> _Assignment_
Any picture among the records should be left out, please; retype the rest exactly.

> _Extracted material_

——————

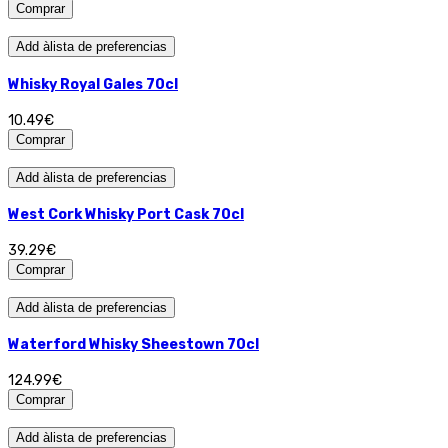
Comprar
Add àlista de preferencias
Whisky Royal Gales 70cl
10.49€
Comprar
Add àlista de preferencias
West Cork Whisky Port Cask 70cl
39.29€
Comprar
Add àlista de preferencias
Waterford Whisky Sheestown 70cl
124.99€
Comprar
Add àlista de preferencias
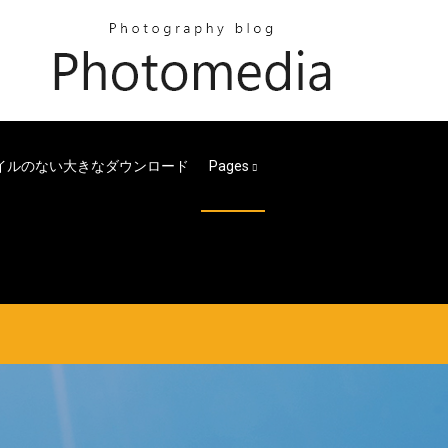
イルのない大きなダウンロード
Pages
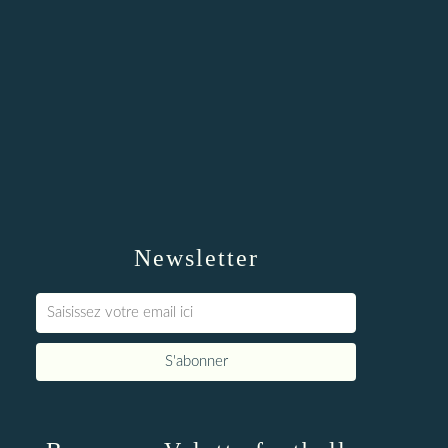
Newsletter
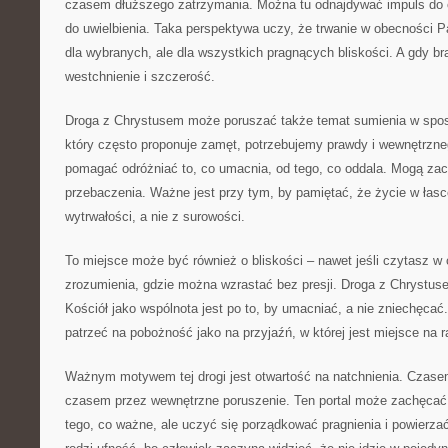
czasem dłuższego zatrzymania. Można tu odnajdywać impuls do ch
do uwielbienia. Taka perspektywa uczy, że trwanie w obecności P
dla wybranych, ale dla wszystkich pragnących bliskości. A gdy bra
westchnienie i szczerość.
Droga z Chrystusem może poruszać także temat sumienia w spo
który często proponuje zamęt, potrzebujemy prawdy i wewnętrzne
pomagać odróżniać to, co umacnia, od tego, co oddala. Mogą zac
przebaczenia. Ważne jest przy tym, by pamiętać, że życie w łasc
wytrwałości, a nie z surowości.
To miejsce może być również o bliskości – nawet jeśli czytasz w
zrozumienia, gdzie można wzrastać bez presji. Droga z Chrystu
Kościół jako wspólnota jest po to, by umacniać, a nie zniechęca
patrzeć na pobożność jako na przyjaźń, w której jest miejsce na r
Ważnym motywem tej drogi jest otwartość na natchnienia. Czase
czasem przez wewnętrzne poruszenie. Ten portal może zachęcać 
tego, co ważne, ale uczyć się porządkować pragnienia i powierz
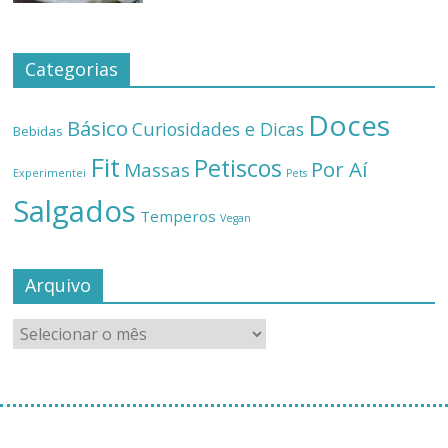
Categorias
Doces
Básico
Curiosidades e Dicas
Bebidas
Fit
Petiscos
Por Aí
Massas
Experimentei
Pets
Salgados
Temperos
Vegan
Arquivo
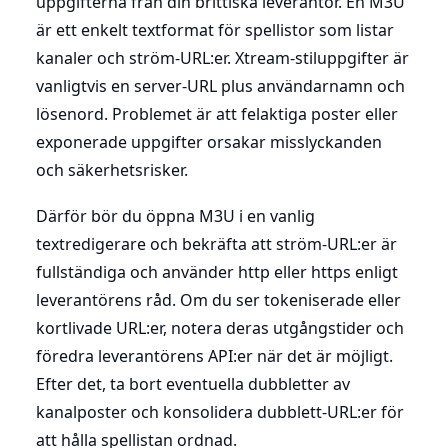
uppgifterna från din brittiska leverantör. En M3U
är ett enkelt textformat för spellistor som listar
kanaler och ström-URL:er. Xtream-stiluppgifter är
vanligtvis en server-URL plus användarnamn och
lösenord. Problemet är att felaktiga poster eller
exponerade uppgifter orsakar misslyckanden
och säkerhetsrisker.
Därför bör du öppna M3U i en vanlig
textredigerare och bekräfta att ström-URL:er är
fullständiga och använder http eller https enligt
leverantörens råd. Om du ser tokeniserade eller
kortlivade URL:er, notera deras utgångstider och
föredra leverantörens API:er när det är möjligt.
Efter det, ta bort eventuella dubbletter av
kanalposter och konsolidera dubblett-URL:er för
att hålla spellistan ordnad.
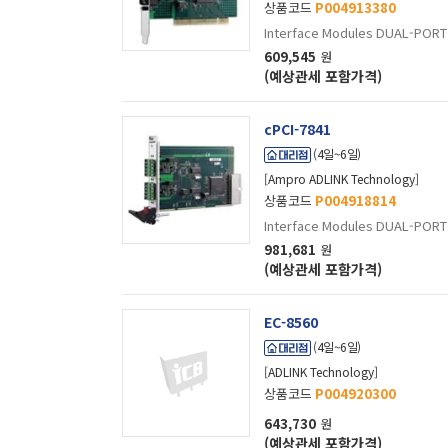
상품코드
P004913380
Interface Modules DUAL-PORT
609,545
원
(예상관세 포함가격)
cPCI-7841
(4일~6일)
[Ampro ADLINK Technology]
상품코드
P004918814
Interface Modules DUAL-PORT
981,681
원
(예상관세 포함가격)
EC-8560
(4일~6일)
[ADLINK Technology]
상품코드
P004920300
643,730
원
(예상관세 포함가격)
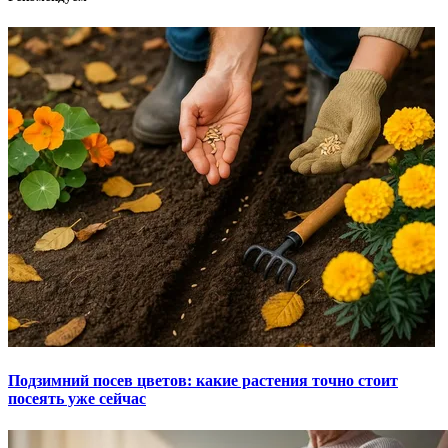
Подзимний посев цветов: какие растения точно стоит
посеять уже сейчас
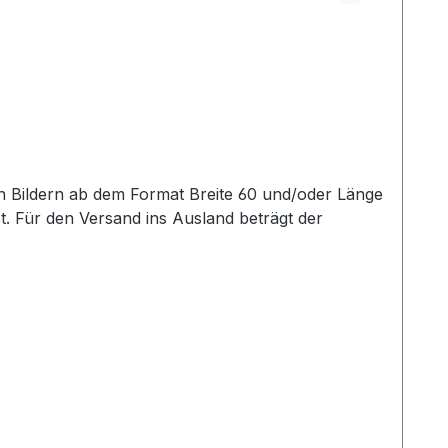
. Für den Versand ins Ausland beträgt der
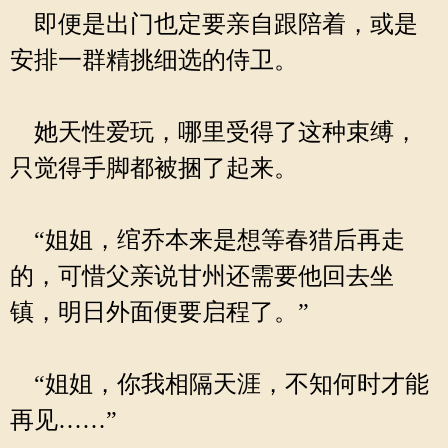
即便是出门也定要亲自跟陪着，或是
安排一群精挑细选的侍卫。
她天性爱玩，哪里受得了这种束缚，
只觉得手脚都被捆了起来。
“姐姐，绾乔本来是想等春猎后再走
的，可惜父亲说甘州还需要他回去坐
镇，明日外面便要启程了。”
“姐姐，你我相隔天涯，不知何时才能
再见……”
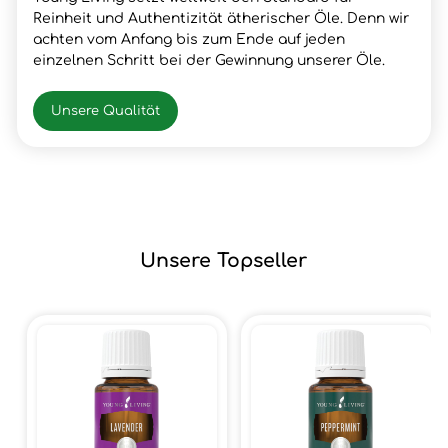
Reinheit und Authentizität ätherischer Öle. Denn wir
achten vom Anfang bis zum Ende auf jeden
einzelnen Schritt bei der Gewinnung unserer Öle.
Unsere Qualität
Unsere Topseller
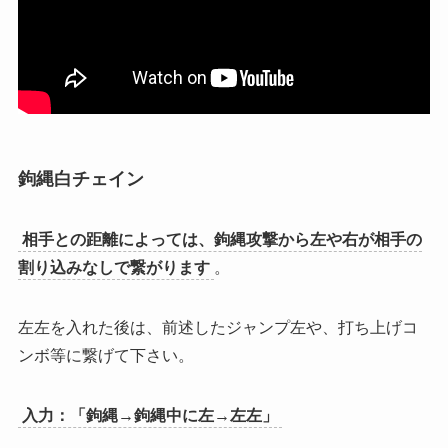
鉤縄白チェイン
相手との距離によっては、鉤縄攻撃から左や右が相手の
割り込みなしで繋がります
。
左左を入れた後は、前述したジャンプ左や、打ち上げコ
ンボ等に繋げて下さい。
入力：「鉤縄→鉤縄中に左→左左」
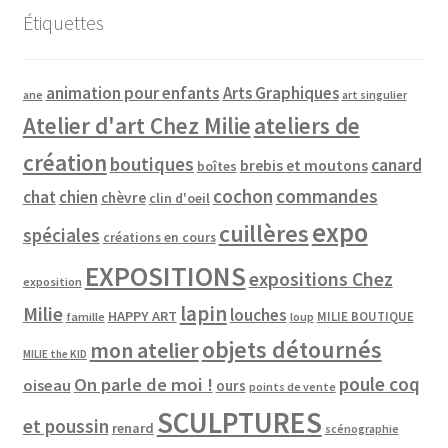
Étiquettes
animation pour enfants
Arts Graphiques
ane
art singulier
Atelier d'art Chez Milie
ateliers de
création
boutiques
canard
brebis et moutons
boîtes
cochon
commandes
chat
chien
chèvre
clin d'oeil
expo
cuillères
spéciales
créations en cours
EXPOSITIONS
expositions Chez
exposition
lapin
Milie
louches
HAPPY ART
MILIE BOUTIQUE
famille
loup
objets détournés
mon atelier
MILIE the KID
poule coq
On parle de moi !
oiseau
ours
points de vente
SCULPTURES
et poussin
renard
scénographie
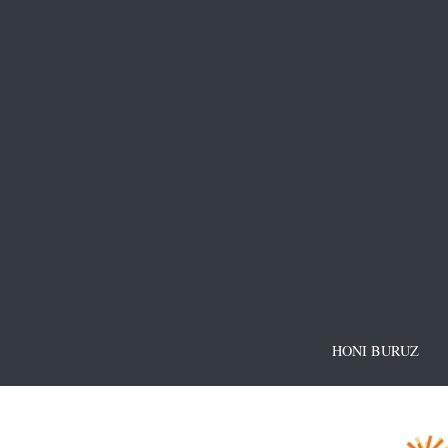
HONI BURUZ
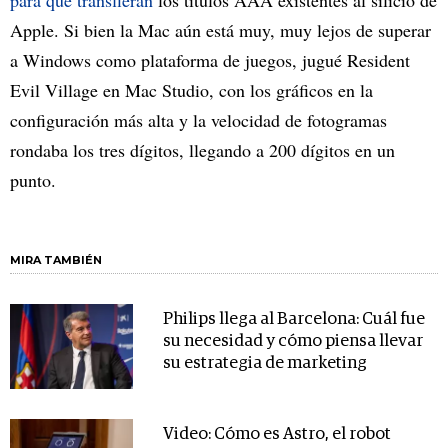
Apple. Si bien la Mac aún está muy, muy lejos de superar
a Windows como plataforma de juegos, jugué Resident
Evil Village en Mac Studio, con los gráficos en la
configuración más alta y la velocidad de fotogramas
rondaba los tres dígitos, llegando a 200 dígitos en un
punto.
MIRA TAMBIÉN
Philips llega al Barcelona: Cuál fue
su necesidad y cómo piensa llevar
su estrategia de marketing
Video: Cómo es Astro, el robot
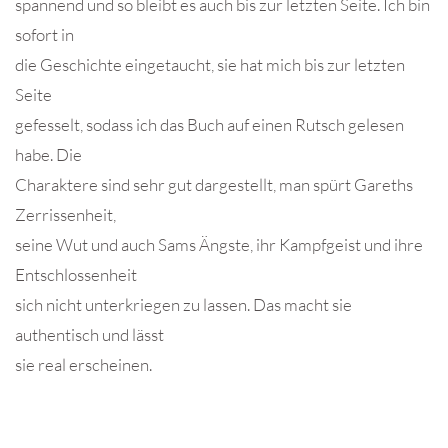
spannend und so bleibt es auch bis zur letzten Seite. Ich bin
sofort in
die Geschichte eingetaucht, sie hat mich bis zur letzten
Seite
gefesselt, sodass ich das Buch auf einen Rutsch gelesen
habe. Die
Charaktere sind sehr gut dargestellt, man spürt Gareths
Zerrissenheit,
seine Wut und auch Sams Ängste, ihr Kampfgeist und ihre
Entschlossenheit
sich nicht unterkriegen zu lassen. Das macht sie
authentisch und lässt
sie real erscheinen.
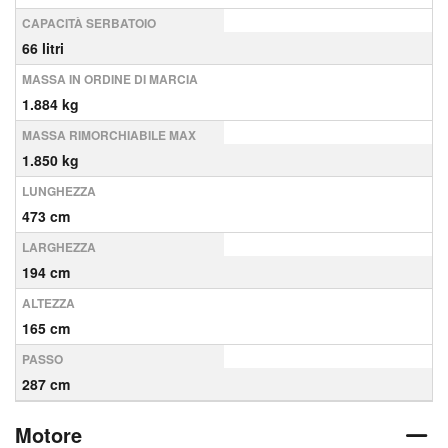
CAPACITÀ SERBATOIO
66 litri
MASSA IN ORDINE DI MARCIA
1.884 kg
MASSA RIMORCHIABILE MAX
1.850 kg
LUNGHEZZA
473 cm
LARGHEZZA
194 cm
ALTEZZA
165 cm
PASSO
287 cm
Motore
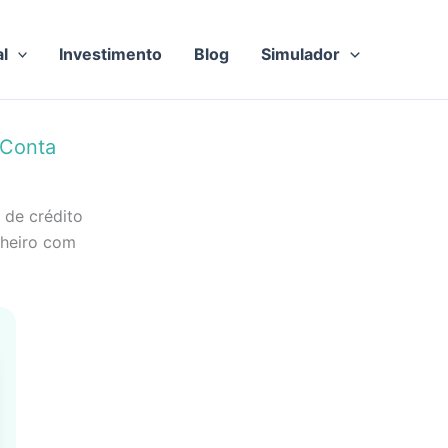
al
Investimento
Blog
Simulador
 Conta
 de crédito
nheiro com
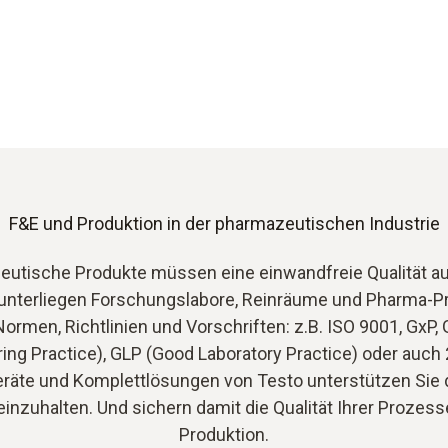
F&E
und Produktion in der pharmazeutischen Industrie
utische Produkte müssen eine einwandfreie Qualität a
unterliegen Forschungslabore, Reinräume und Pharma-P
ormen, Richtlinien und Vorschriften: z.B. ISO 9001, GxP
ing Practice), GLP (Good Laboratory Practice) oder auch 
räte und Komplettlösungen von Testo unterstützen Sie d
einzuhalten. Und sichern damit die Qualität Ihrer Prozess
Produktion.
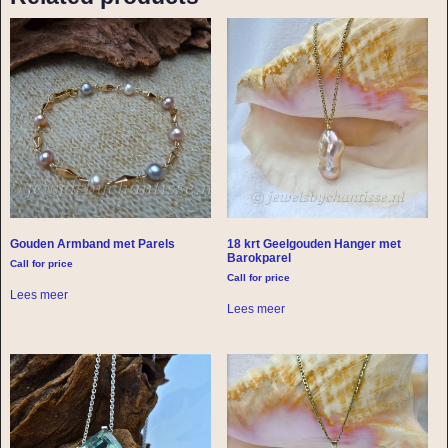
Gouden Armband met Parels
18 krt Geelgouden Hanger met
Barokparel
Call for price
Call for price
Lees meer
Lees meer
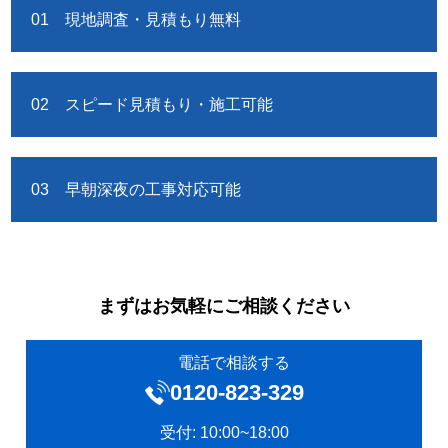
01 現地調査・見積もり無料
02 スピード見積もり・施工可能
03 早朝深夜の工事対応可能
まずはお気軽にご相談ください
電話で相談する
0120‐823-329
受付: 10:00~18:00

——————

> _Reply_
Comprar
Add àlista de preferencias
Whisky Royal Gales 70cl
10.49€
Comprar
Add àlista de preferencias
West Cork Whisky Port Cask 70cl
39.29€
Comprar
Add àlista de preferencias
Waterford Whisky Sheestown 70cl
124.99€
Comprar
Add àlista de preferencias
イルのない大きなダウンロード
Pages
Newsletter
czasem dłuższego zatrzymania. Można tu odnajdywać impuls do ch
do uwielbienia. Taka perspektywa uczy, że trwanie w obecności P
dla wybranych, ale dla wszystkich pragnących bliskości. A gdy bra
westchnienie i szczerość.
Droga z Chrystusem może poruszać także temat sumienia w spo
który często proponuje zamęt, potrzebujemy prawdy i wewnętrzne
pomagać odróżniać to, co umacnia, od tego, co oddala. Mogą zac
przebaczenia. Ważne jest przy tym, by pamiętać, że życie w łasc
wytrwałości, a nie z surowości.
To miejsce może być również o bliskości – nawet jeśli czytasz w
zrozumienia, gdzie można wzrastać bez presji. Droga z Chrystu
Kościół jako wspólnota jest po to, by umacniać, a nie zniechęca
patrzeć na pobożność jako na przyjaźń, w której jest miejsce na r
Ważnym motywem tej drogi jest otwartość na natchnienia. Czase
czasem przez wewnętrzne poruszenie. Ten portal może zachęcać 
tego, co ważne, ale uczyć się porządkować pragnienia i powierz
Categorias
Doces
Básico
Curiosidades e Dicas
Bebidas
Fit
Petiscos
Por Aí
Massas
Experimentei
Pets
Salgados
Temperos
Vegan
Arquivo
uppgifterna från din brittiska leverantör. En M3U
är ett enkelt textformat för spellistor som listar
kanaler och ström-URL:er. Xtream-stiluppgifter är
vanligtvis en server-URL plus användarnamn och
lösenord. Problemet är att felaktiga poster eller
exponerade uppgifter orsakar misslyckanden
och säkerhetsrisker.
Därför bör du öppna M3U i en vanlig
textredigerare och bekräfta att ström-URL:er är
fullständiga och använder http eller https enligt
leverantörens råd. Om du ser tokeniserade eller
kortlivade URL:er, notera deras utgångstider och
föredra leverantörens API:er när det är möjligt.
Efter det, ta bort eventuella dubbletter av
kanalposter och konsolidera dubblett-URL:er för
att hålla spellistan ordnad.
상품코드
P004913380
Interface Modules DUAL-PORT
609,545
원
(예상관세 포함가격)
cPCI-7841
(4일~6일)
[Ampro ADLINK Technology]
상품코드
P004918814
Interface Modules DUAL-PORT
981,681
원
(예상관세 포함가격)
EC-8560
(4일~6일)
[ADLINK Technology]
상품코드
P004920300
643,730
원
(예상관세 포함가격)
Подзимний посев цветов: какие растения точно стоит
посеять уже сейчас
. Für den Versand ins Ausland beträgt der
即便是出门也定要亲自跟陪着，或是
安排一群精挑细选的侍卫。
她天性爱玩，哪里受得了这种束缚，
只觉得手脚都被捆了起来。
“姐姐，绾乔本来是想等春猎后再走
的，可惜父亲说甘州还需要他回去坐
镇，明日外面便要启程了。”
“姐姐，你我相隔天涯，不知何时才能
再见……”
Reinheit und Authentizität ätherischer Öle. Denn wir
achten vom Anfang bis zum Ende auf jeden
einzelnen Schritt bei der Gewinnung unserer Öle.
Unsere Qualität
Unsere Topseller
鉤縄白チェイン
相手との距離によっては、鉤縄攻撃から左や右が相手の
割り込みなしで繋がります
。
左左を入れた後は、前述したジャンプ左や、打ち上げコ
ンボ等に繋げて下さい。
入力：「鉤縄→鉤縄中に左→左左」
Étiquettes
animation pour enfants
Arts Graphiques
ane
art singulier
Atelier d'art Chez Milie
ateliers de
création
boutiques
canard
brebis et moutons
boîtes
cochon
commandes
chat
chien
chèvre
clin d'oeil
expo
cuillères
spéciales
créations en cours
EXPOSITIONS
expositions Chez
exposition
lapin
Milie
louches
HAPPY ART
MILIE BOUTIQUE
famille
loup
objets détournés
mon atelier
MILIE the KID
poule coq
On parle de moi !
oiseau
ours
points de vente
SCULPTURES
et poussin
renard
scénographie
HONI BURUZ
Apple. Si bien la Mac aún está muy, muy lejos de superar
a Windows como plataforma de juegos, jugué Resident
Evil Village en Mac Studio, con los gráficos en la
configuración más alta y la velocidad de fotogramas
rondaba los tres dígitos, llegando a 200 dígitos en un
punto.
MIRA TAMBIÉN
Philips llega al Barcelona: Cuál fue
su necesidad y cómo piensa llevar
su estrategia de marketing
Video: Cómo es Astro, el robot
spannend und so bleibt es auch bis zur letzten Seite. Ich bin
sofort in
die Geschichte eingetaucht, sie hat mich bis zur letzten
Seite
gefesselt, sodass ich das Buch auf einen Rutsch gelesen
habe. Die
Charaktere sind sehr gut dargestellt, man spürt Gareths
Zerrissenheit,
seine Wut und auch Sams Ängste, ihr Kampfgeist und ihre
Entschlossenheit
sich nicht unterkriegen zu lassen. Das macht sie
authentisch und lässt
sie real erscheinen.
CAPACITÀ SERBATOIO
66 litri
MASSA IN ORDINE DI MARCIA
1.884 kg
MASSA RIMORCHIABILE MAX
1.850 kg
LUNGHEZZA
473 cm
LARGHEZZA
194 cm
ALTEZZA
165 cm
PASSO
287 cm
Motore
al
Investimento
Blog
Simulador
 Conta
 de crédito
nheiro com
F&E
und Produktion in der pharmazeutischen Industrie
utische Produkte müssen eine einwandfreie Qualität a
unterliegen Forschungslabore, Reinräume und Pharma-P
ormen, Richtlinien und Vorschriften: z.B. ISO 9001, GxP
ing Practice), GLP (Good Laboratory Practice) oder auch 
räte und Komplettlösungen von Testo unterstützen Sie d
einzuhalten. Und sichern damit die Qualität Ihrer Prozess
Produktion.
Gouden Armband met Parels
18 krt Geelgouden Hanger met
Barokparel
Call for price
Call for price
Lees meer
Lees meer
01 現地調査・見積もり無料
02 スピード見積もり・施工可能
03 早朝深夜の工事対応可能
まずはお気軽にご相談ください
電話で相談する
0120‐823-329
受付: 10:00~18:00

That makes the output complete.